As such, the issuance of the strata titles for the owners may take some time, in view of the various processes involved with the relevant authorities.
Before strata title is issued and the formation of the Management Corporation (MC), the developer is responsible to manage the building and its common property. After issuance of the strata title, this responsibility falls under the MC.
All unit owners are in fact, members of the MC and have a say in how the building is managed. The MC will also elect a Council to run the daily affairs of the building for the MC.
As the Council elected by the MC performs the property management function, it is important for the Council members to be competent and vigilant. Alternatively, MCs can appoint a professional property manager to provide property management services to the development.
There are 4 main differences – for landed properties, you would need to spend more time in maintaining the areas surrounding your property such as your garden etc, while for the latter, the common areas such as gardens, walkways, lifts/stairways are maintained by the MC. You are only responsible for your own unit.
Another important difference is that for apartments/condominiums, there is a dedicated team of security personnel overseeing safety and security of residents – access to all areas are normally via key cards which are given only to its residents.

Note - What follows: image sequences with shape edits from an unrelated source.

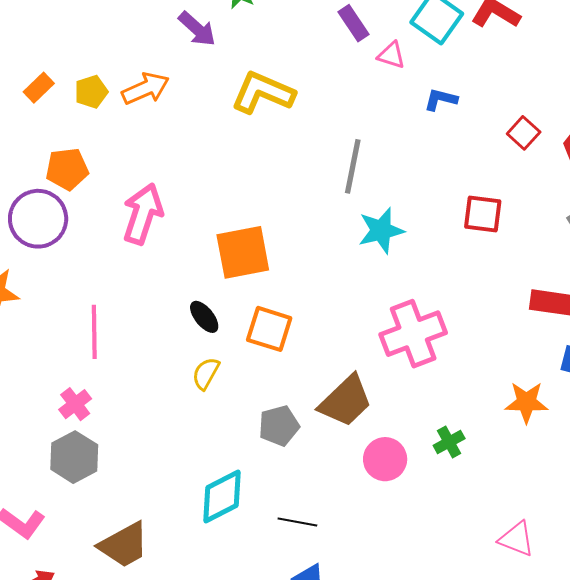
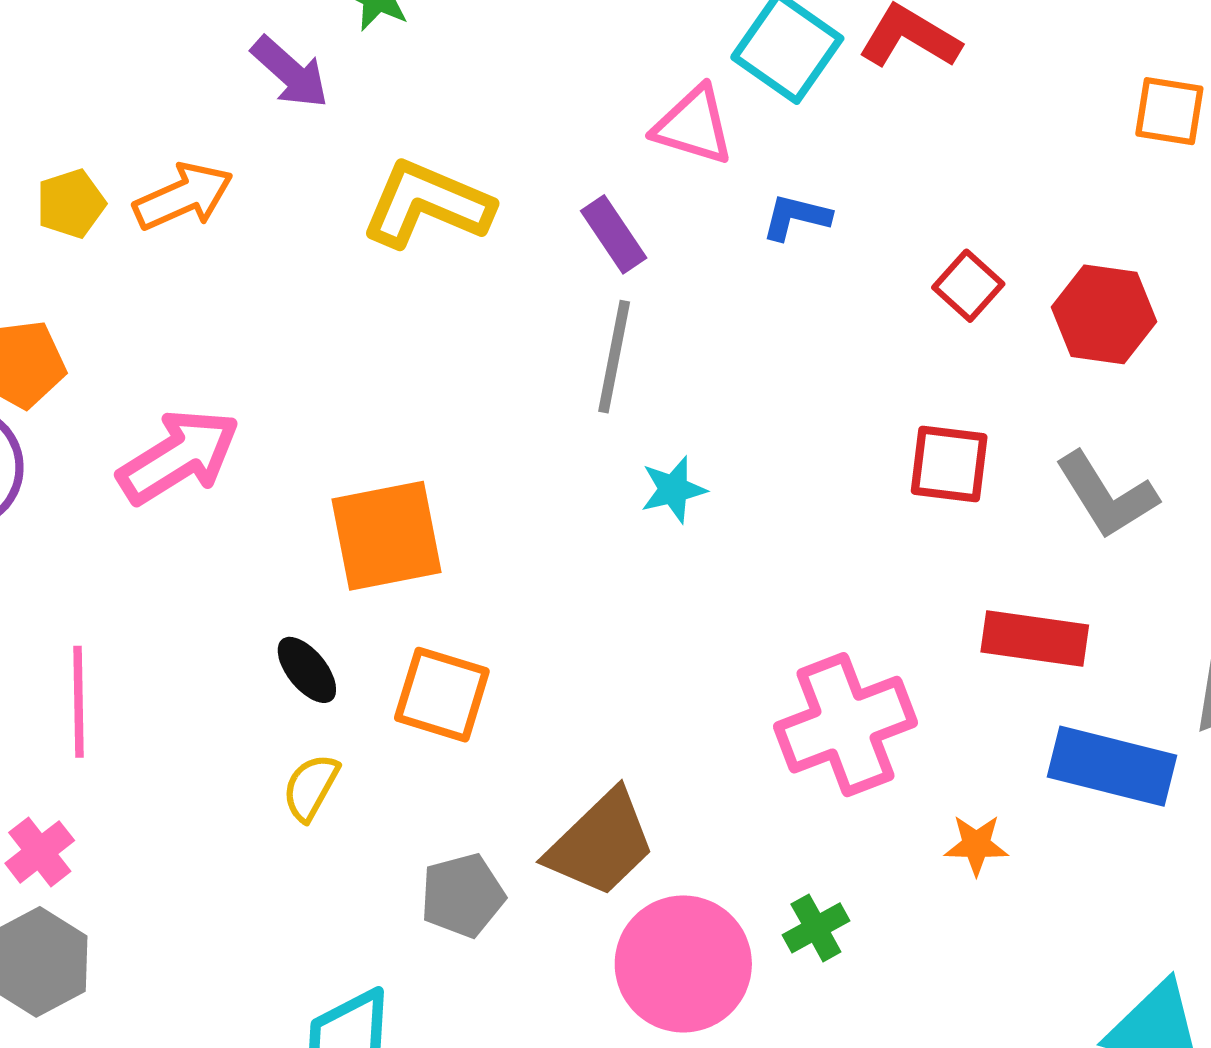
purple rectangle: (353, 23) -> (614, 234), moved
pink triangle: (391, 55) -> (693, 126), size x1.4
pink arrow: (143, 214) -> (179, 457), turned 40
red square: (483, 214) -> (949, 464), moved
cyan star: (381, 230) -> (673, 489), size x0.7
pink cross: (413, 334) -> (845, 725), moved
orange star: (526, 402) -> (976, 845), size x0.7
pink circle: (385, 459) -> (683, 964), size x1.5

As such, residents can enjoy a greater peace of mind.
Thirdly, apartment and condominium developments generally come with various facilities for their residents, such as parks, swimming pool, gym, car parks etc.
Lastly, all residents would need to abide by a set of rules and regulations to facilitate harmonious community living. These rules and regulations, normally called the House Rules or the Residents’ Manual contain the do’s and don’t’s while residing within the development – the rules and regulations cover aspects such as payment of management fees, renovation hours, car park usage and many more.
When you buy a strata title property, you need to execute a document called the Deed of Mutual Covenant (DMC). A DMC contains the rules and regulations in relation to the rights and liabilities of all unit owners and the MC.
The management fee paid is to be used for maintenance of the building and common properties, a portion of which would also be saved for long term capital expenses as the building ages, such as for painting the building, plumbing etc. The amount of fees to be paid depends on the built-up area of your unit and various other factors relating to usage of the development.
It is important to pay this fee to ensure that the building and its common property/common facilities are properly maintained.